There are a very large number of changes, so older changes are hidden. Show Older Changes

@ppelberg I assigned it to you for you to prioritize.

JTannerWMF lowered the priority of this task from Unbreak Now! to High.Feb 7 2020, 9:54 PM
JTannerWMF raised the priority of this task from High to Unbreak Now!.
Jdforrester-WMF renamed this task from [Bug] Server did not respond within the expected time message popups when using Visual Editor on Office Wiki to Parsoid times out when using VisualEditor to load the Contact list on OfficeWiki .Feb 7 2020, 9:59 PM
Jdforrester-WMF added a project: Parsoid.
ssastry lowered the priority of this task from Unbreak Now! to Medium.Feb 7 2020, 10:07 PM

Making a source edit and clicking 'show preview' shows up the preview in under 30s. This preview also uses Parsoid. Maybe the preview doesn't use the pagebundle endpoint, so, it is possible this is an issue with the pagebundle endpoint. OR some other code that runs in the VE extension after Parsoid HTML is fetched. To be investigated.

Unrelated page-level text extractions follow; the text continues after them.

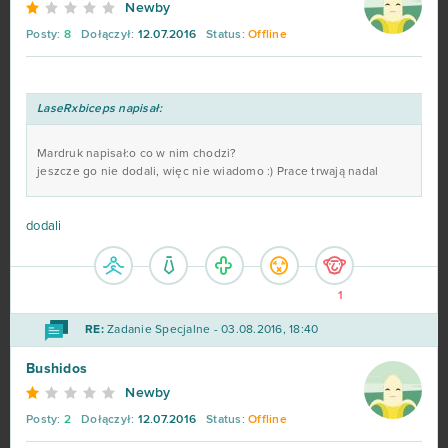
Newby
Posty:
8
Dołączył:
12.07.2016
Status:
Offline
Travian
57
BlockStarPlanet
54
LaseRxbiceps napisał:
Heavy Metal Machines
50
Mardruk napisał:o co w nim chodzi?
jeszcze go nie dodali, więc nie wiadomo :) Prace trwają nadal
Football Team
47
dodali
Imperia Online
46
1
SAO's Legend
44
RE:
Zadanie Specjalne - 03.08.2016, 18:40
Warface
42
Bushidos
Newby
Crossout
39
Posty:
2
Dołączył:
12.07.2016
Status:
Offline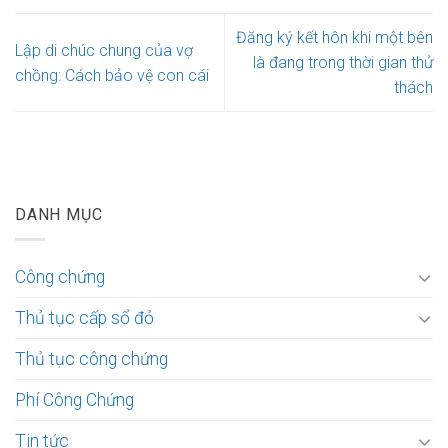
Đăng ký kết hôn khi một bên
Lập di chúc chung của vợ
là đang trong thời gian thử
chồng: Cách bảo vệ con cái
thách
DANH MỤC
Công chứng
Thủ tục cấp sổ đỏ
Thủ tục công chứng
Phí Công Chứng
Tin tức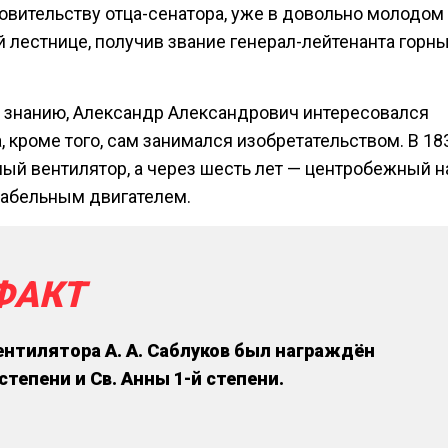
овительству отца-сенатора, уже в довольно молодом
 лестнице, получив звание генерал-лейтенанта горн
 знанию, Александр Александрович интересовался
, кроме того, сам занимался изобретательством. В 18
ый вентилятор, а через шесть лет — центробежный н
рабельным двигателем.
ФАКТ
нтилятора А. А. Саблуков был награждён
степени и Св. Анны 1-й степени.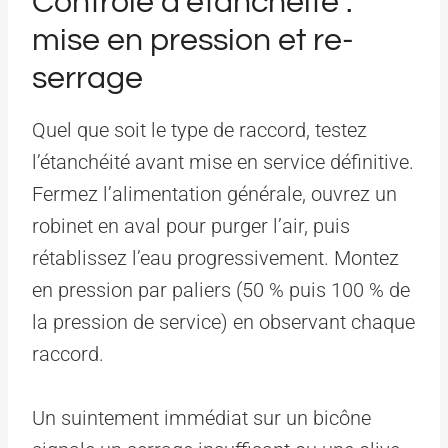
Contrôle d’étanchéité :
mise en pression et re-
serrage
Quel que soit le type de raccord, testez
l’étanchéité avant mise en service définitive.
Fermez l’alimentation générale, ouvrez un
robinet en aval pour purger l’air, puis
rétablissez l’eau progressivement. Montez
en pression par paliers (50 % puis 100 % de
la pression de service) en observant chaque
raccord.
Un suintement immédiat sur un bicône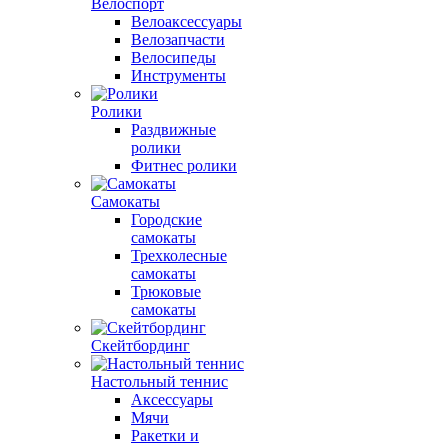
Велоспорт
Велоаксессуары
Велозапчасти
Велосипеды
Инструменты
Ролики
Раздвижные
ролики
Фитнес ролики
Самокаты
Городские
самокаты
Трехколесные
самокаты
Трюковые
самокаты
Скейтбординг
Настольный теннис
Аксессуары
Мячи
Ракетки и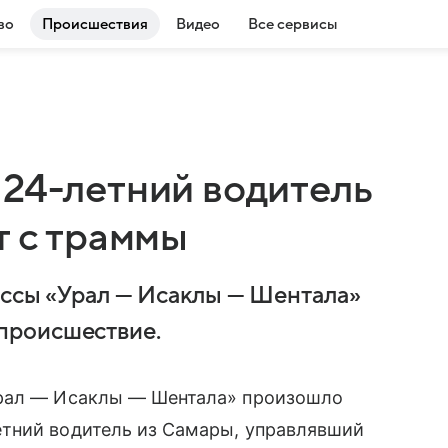
во
Происшествия
Видео
Все сервисы
 24-летний водитель
т с траммы
ассы «Урал — Исаклы — Шентала»
происшествие.
Урал — Исаклы — Шентала» произошло
тний водитель из Самары, управлявший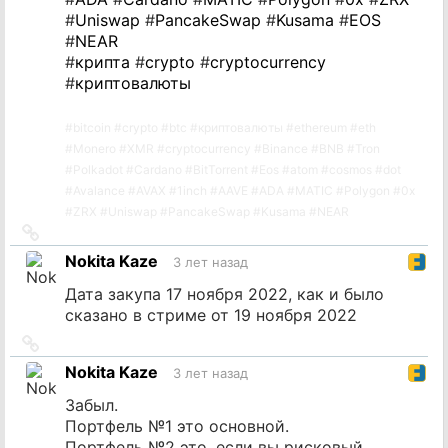
#
Uniswap
#
PancakeSwap
#
Kusama
#
EOS
#
NEAR
#
крипта
#
crypto
#
cryptocurrency
#
криптовалюты
#
bitcoin
#
crypto
#
btc
#
криптовалюты
#
ethereum
#
eth
#
Monero
#
XMR
#
cryptocurrency
#
Binance
#
BNB
#
Tron
#
Polkadot
#
Cardano
#
BitTorrent
#
Eos
#
atom
#
cosmos
#
dot
#
Avalance
#
AVAX
#
1inch
#
AAVE
#
ADA
#
MATIC
#
Polygon
#
0x
#
ZRX
#
Uniswap
#
PancakeSwap
#
Kusama
#
NEAR
Ссылка
на
Nokita Kaze
3 лет назад
источник
Дата закупа 17 ноября 2022, как и было
сказано в стриме от 19 ноября 2022
Ссылка
на
Nokita Kaze
3 лет назад
источник
Забыл.
Портфель №1 это основной.
Портфель №2 это, если вы рисковый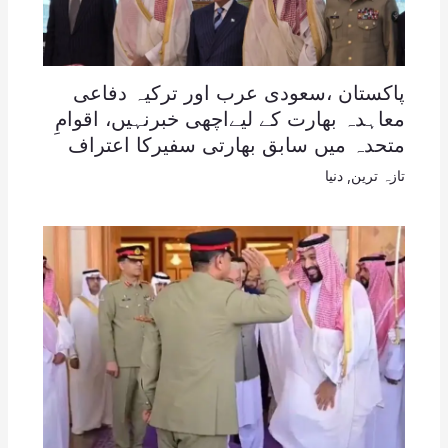
پاکستان ،سعودی عرب اور ترکیہ دفاعی
معاہدہ بھارت کے لیےاچھی خبرنہیں، اقوامِ
متحدہ میں سابق بھارتی سفیرکا اعتراف
تازہ ترین
,
دنیا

I tried following https://wikitech.wikimedia.org/wiki/X-Wikimedia-Debug#Request_profiling to debug the problem (or at least identify if VE's API code or Parsoid is to blame), but every single page on https://performance.wikimedia.org/xhgui/ returns a "Slim Application Error" for me, and "inline profile" doesn't appear for API requests.

@matmarex Be sure to have "Inline profile" off if "XHGui" is on (known issue), and to click on the timetamp in the list viewer to open the profile details (clicking on the url is more intuitive but actually submits a search query which we have disabled currently in an ugly way, this will be fixed with T180761).

Huh, okay, thanks @Krinkle. That works. So I got this: https://performance.wikimedia.org/xhgui/run/view?id=5e3df76dbb8544953953b502

What I see here:

  • Request took ~19 seconds
  • Out of this, ~18.8 seconds is spent in ApiVisualEditor::requestRestbase/MultiHttpClient::runMultiCurl, which is where we fetch stuff from Parsoid
  • ApiVisualEditor::requestRestbase is only called 1 time, as expected
  • (MultiHttpClient::runMultiCurl is called 2 times? This seems to happen inside VirtualRESTServiceClient. Seems weird to me but maybe this is expected.)
  • Clearly, Parsoid is slow

@ppelberg I assigned it to you for you to prioritize.

Great spot, Jazmin. Thank you for filing and pinging. I've tagged this ticket with our tracking tag considering this seems to be a Parsing issue.

As for the priority, I agree with the point @matmarex raised in chat: as a first step, it seems important to spend 1-2 hours within the next week investigating what might be causing Parsoid's performance on the page to worsen.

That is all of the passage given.